I would do a gym session and not realise I wasn’t having the right amount of protein afterwards or I’d go on a road ride and I wouldn’t have had any carbohydrates before it, I’d just have some chocolate.
But at the World Championships in 2013, I won a silver medal in the omnium and it happened three years in a row and I didn’t want another silver medal with Rio on the horizon.
In 2015 we looked at what I could change – was there something in my training programme that I could change?
We decided it was my diet and I enlisted a nutritionist’s help and I started to eat a lot more healthily.
I like to keep it as natural as possible, and I’m allergic to most things anyway. Milk is key for me and was important throughout the Olympic process. I have a pint after training and another before bed. I’ve performed better on my bike as a result and I feel better in myself as well and I honestly never thought I would.

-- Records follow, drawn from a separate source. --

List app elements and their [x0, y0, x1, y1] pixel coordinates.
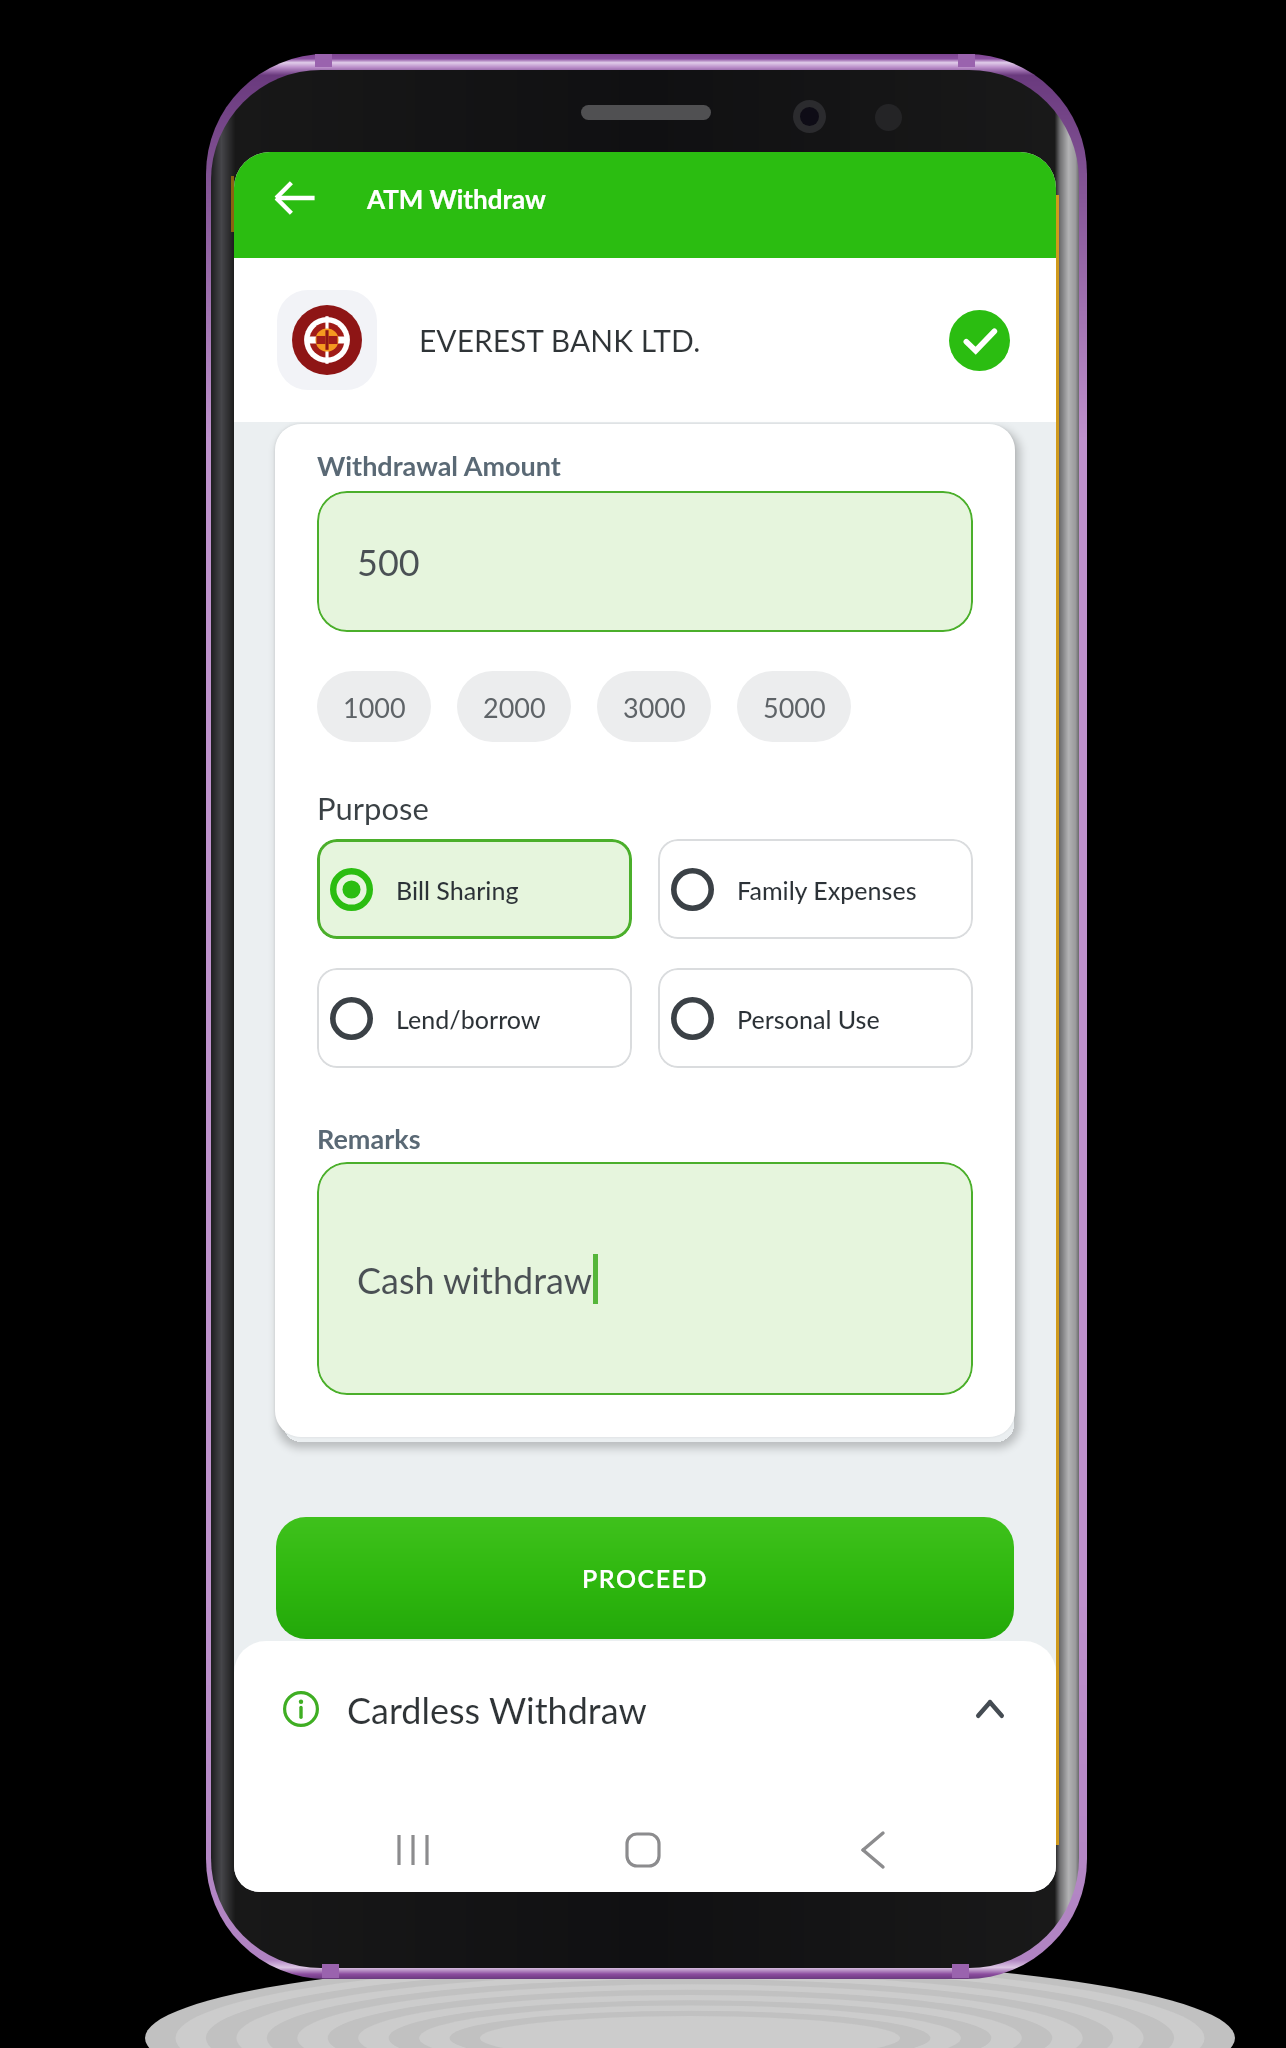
button[interactable]: PROCEED [276, 1517, 1014, 1639]
staticText: Cardless Withdraw [347, 1688, 647, 1731]
button[interactable]: 5000 [737, 671, 851, 742]
staticText: Purpose [317, 789, 429, 826]
staticText: 5000 [763, 691, 826, 723]
staticText: PROCEED [582, 1563, 708, 1593]
staticText: ATM Withdraw [367, 183, 546, 214]
button[interactable]: 1000 [317, 671, 431, 742]
staticText: Withdrawal Amount [317, 449, 561, 481]
button[interactable]: Cardless Withdraw [234, 1641, 1056, 1777]
button[interactable]: Selected bank [949, 310, 1010, 371]
staticText: EVEREST BANK LTD. [419, 322, 701, 358]
staticText: 3000 [623, 691, 686, 723]
button[interactable]: 500 [317, 491, 973, 632]
staticText: 500 [357, 540, 420, 583]
button[interactable]: 3000 [597, 671, 711, 742]
staticText: Lend/borrow [396, 1004, 541, 1034]
button[interactable]: Cash withdraw [317, 1162, 973, 1395]
button[interactable]: Recent apps [297, 1807, 528, 1892]
staticText: Cash withdraw [357, 1258, 593, 1301]
button[interactable]: Home [528, 1807, 758, 1892]
staticText: 2000 [483, 691, 546, 723]
button[interactable]: Bill Sharing [317, 839, 632, 939]
button[interactable]: Collapse [968, 1687, 1012, 1731]
button[interactable]: Lend/borrow [317, 968, 632, 1068]
staticText: 1000 [343, 691, 406, 723]
button[interactable]: Back [264, 167, 326, 229]
button[interactable]: EVEREST BANK LTD. [234, 258, 1056, 422]
staticText: Remarks [317, 1122, 421, 1154]
button[interactable]: Family Expenses [658, 839, 973, 939]
button[interactable]: Back [758, 1807, 988, 1892]
button[interactable]: 2000 [457, 671, 571, 742]
staticText: Personal Use [737, 1004, 880, 1034]
staticText: Bill Sharing [396, 875, 519, 905]
staticText: Family Expenses [737, 875, 917, 905]
button[interactable]: Personal Use [658, 968, 973, 1068]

But I still eat chocolate – I can’t give that up.
Hanging out with Elton
Since Rio, Jason and I have been invited to a number of events. We’ve been on the Jonathan Ross Show – oh, and we got married!
But one of the most interesting invites has to be going to Elton John’s for lunch.
It was unbelievable. We walked into his dining room and it was incredible. It was a surreal moment because he’s a legend. I couldn’t believe it.
He was lovely. He introduced himself and, honestly, he was so normal. I felt like his accent was quite similar to mine, but a way posher version of me!
Laura Kenny was talking to BBC Sport’s Anna Thompson.